(GIVEN DATA begins)

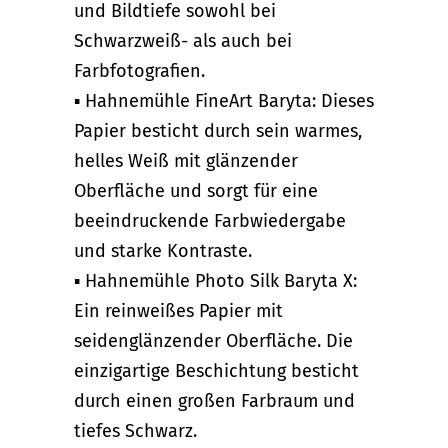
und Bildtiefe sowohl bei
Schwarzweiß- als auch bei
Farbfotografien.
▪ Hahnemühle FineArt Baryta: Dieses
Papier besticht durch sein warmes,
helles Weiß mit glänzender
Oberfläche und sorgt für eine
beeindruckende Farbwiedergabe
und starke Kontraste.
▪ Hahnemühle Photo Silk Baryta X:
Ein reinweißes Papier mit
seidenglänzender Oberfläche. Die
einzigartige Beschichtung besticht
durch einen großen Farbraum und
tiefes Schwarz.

(GIVEN DATA ends)
(GIVEN DATA begins)

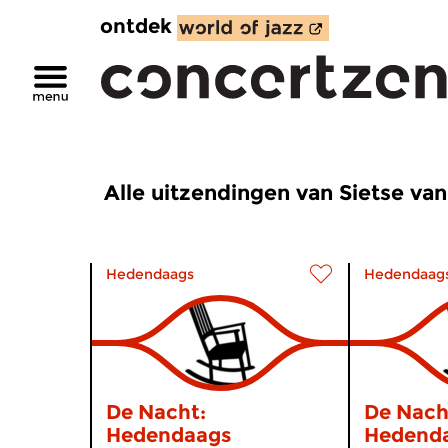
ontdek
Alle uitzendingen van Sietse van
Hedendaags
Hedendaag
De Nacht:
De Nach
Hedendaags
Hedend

(GIVEN DATA ends)

**WORK INSTRUCTION:** Above are the entries. Output exactly the lines beginning with the line that has "Schwarzweiß- als auch bei" and ending with the line that has "tiefes Schwarz.".

**RESPONSE:**
Schwarzweiß- als auch bei
Farbfotografien.
▪ Hahnemühle FineArt Baryta: Dieses
Papier besticht durch sein warmes,
helles Weiß mit glänzender
Oberfläche und sorgt für eine
beeindruckende Farbwiedergabe
und starke Kontraste.
▪ Hahnemühle Photo Silk Baryta X:
Ein reinweißes Papier mit
seidenglänzender Oberfläche. Die
einzigartige Beschichtung besticht
durch einen großen Farbraum und
tiefes Schwarz.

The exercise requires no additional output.